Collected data
----

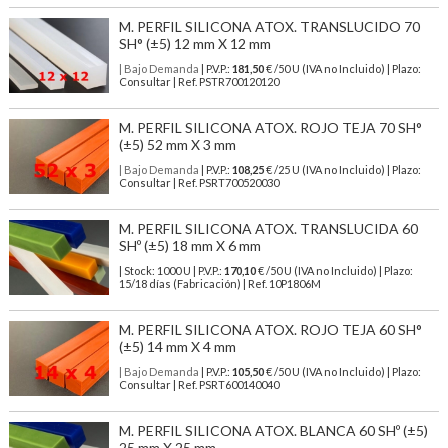
M. PERFIL SILICONA ATOX. TRANSLUCIDO 70
SH° (±5) 12 mm X 12 mm
| Bajo Demanda
| P.V.P.:
181,50
€ /50 U (IVA no Incluido) | Plazo:
Consultar | Ref. PSTR700120120
M. PERFIL SILICONA ATOX. ROJO TEJA 70 SH°
(±5) 52 mm X 3 mm
| Bajo Demanda
| P.V.P.:
108,25
€ /25 U (IVA no Incluido) | Plazo:
Consultar | Ref. PSRT700520030
M. PERFIL SILICONA ATOX. TRANSLUCIDA 60
SHº (±5) 18 mm X 6 mm
| Stock: 1000 U
| P.V.P.:
170,10
€
/50 U (IVA no Incluido)
| Plazo:
15/18 días (Fabricación) | Ref.
10P1806M
M. PERFIL SILICONA ATOX. ROJO TEJA 60 SH°
(±5) 14 mm X 4 mm
| Bajo Demanda
| P.V.P.:
105,50
€ /50 U (IVA no Incluido) | Plazo:
Consultar | Ref. PSRT600140040
M. PERFIL SILICONA ATOX. BLANCA 60 SHº (±5)
25 mm X 25 mm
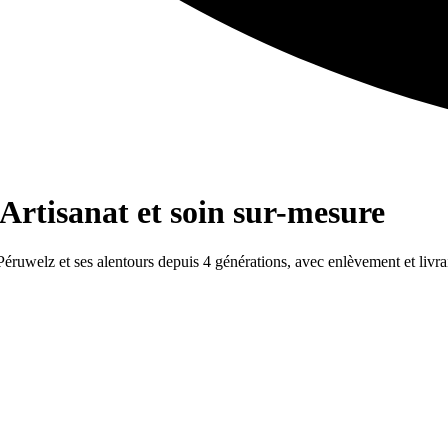
Artisanat et soin sur-mesure
 Péruwelz et ses alentours depuis 4 générations, avec enlèvement et livra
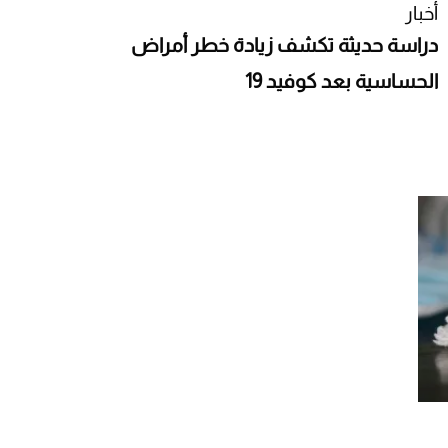
أخبار
دراسة حديثة تكشف زيادة خطر أمراض
الحساسية بعد كوفيد 19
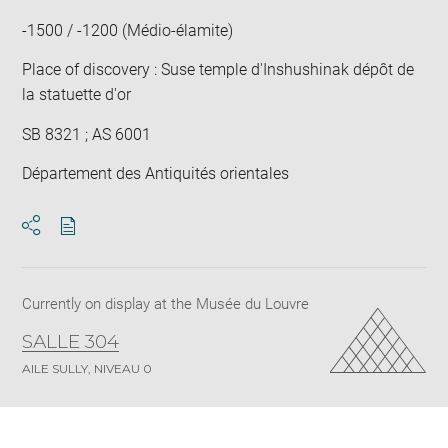
-1500 / -1200 (Médio-élamite)
Place of discovery : Suse temple d'Inshushinak dépôt de
la statuette d'or
SB 8321 ; AS 6001
Département des Antiquités orientales
Download
Share
pdf
Currently on display at the Musée du Louvre
SALLE 304
AILE SULLY, NIVEAU 0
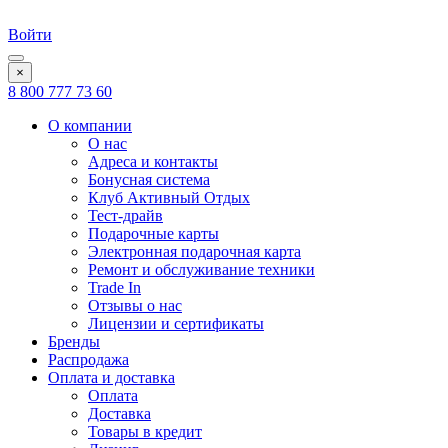
Войти
×
8 800 777 73 60
О компании
О нас
Адреса и контакты
Бонусная система
Клуб Активный Отдых
Тест-драйв
Подарочные карты
Электронная подарочная карта
Ремонт и обслуживание техники
Trade In
Отзывы о нас
Лицензии и сертификаты
Бренды
Распродажа
Оплата и доставка
Оплата
Доставка
Товары в кредит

----

» Your task
Where a line of the records has the string "TEJA", copy that line.

» Written solution
M. PERFIL SILICONA ATOX. ROJO TEJA 70 SH°
M. PERFIL SILICONA ATOX. ROJO TEJA 60 SH°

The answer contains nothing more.